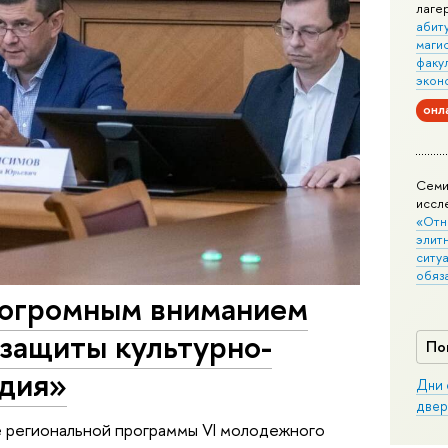
лаге
абит
маги
факу
экон
онл
Семи
иссл
«Отн
элит
ситуа
обяз
 огромным вниманием
 защиты культурно-
По
едия»
Дни 
двер
 региональной программы VI молодежного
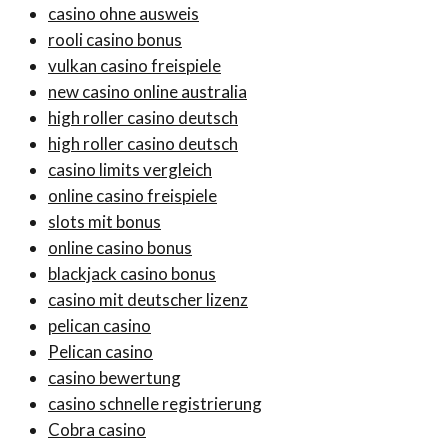
casino ohne ausweis
rooli casino bonus
vulkan casino freispiele
new casino online australia
high roller casino deutsch
high roller casino deutsch
casino limits vergleich
online casino freispiele
slots mit bonus
online casino bonus
blackjack casino bonus
casino mit deutscher lizenz
pelican casino
Pelican casino
casino bewertung
casino schnelle registrierung
Cobra casino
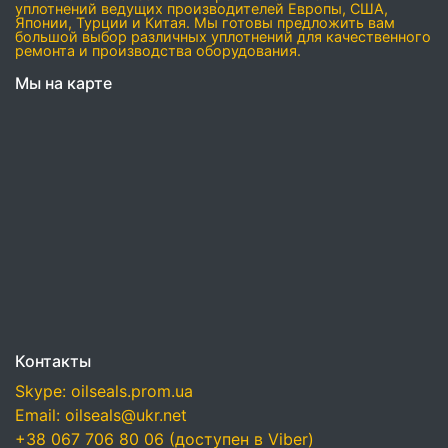
уплотнений ведущих производителей Европы, США,
Японии, Турции и Китая. Мы готовы предложить вам
большой выбор различных уплотнений для качественного
ремонта и производства оборудования.
Мы на карте
Контакты
Skype: oilseals.prom.ua
Email: oilseals@ukr.net
+38 067 706 80 06 (доступен в Viber)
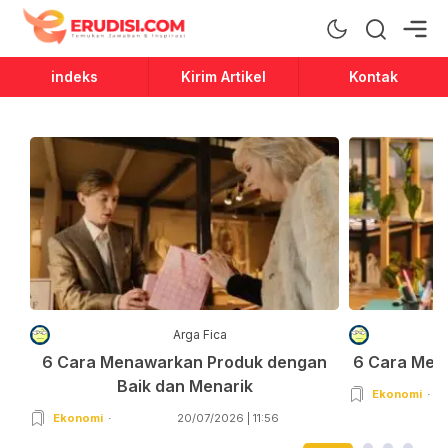
Erudisi
Temukan Jawaban dan Inspirasi
indeks
Kirim Artikel
Kontak
Arga Fica
6 Cara Menawarkan Produk dengan
6 Cara Men
Baik dan Menarik
Ekonomi
Ekonomi
20/07/2026 | 11:56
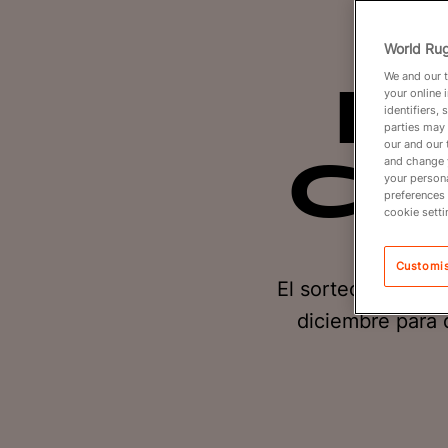
s
World Rug
We and our t
R
your online 
identifiers,
parties may 
our and our 
and change 
Cu
your persona
preferences 
cookie setti
Customi
El sorteo de la R
diciembre para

= = = = = = =

*Exercise aim:* Extract the full listing exactly, with the pictures left out.

*Output:*
лаге
абит
маги
факу
экон
онл
Семи
иссл
«Отн
элит
ситуа
обяз
 огромным вниманием
 защиты культурно-
По
едия»
Дни 
двер
 региональной программы VI молодежного
casino ohne ausweis
rooli casino bonus
vulkan casino freispiele
new casino online australia
high roller casino deutsch
high roller casino deutsch
casino limits vergleich
online casino freispiele
slots mit bonus
online casino bonus
blackjack casino bonus
casino mit deutscher lizenz
pelican casino
Pelican casino
casino bewertung
casino schnelle registrierung
Cobra casino
уплотнений ведущих производителей Европы, США,
Японии, Турции и Китая. Мы готовы предложить вам
большой выбор различных уплотнений для качественного
ремонта и производства оборудования.
Мы на карте
Контакты
Skype: oilseals.prom.ua
Email: oilseals@ukr.net
+38 067 706 80 06 (доступен в Viber)
Erudisi
Temukan Jawaban dan Inspirasi
indeks
Kirim Artikel
Kontak
Arga Fica
6 Cara Menawarkan Produk dengan
6 Cara Men
Baik dan Menarik
Ekonomi
Ekonomi
20/07/2026 | 11:56
s
World Rug
We and our t
R
your online 
identifiers,
parties may 
our and our 
and change 
Cu
your persona
preferences 
cookie setti
Customi
El sorteo de la R
diciembre para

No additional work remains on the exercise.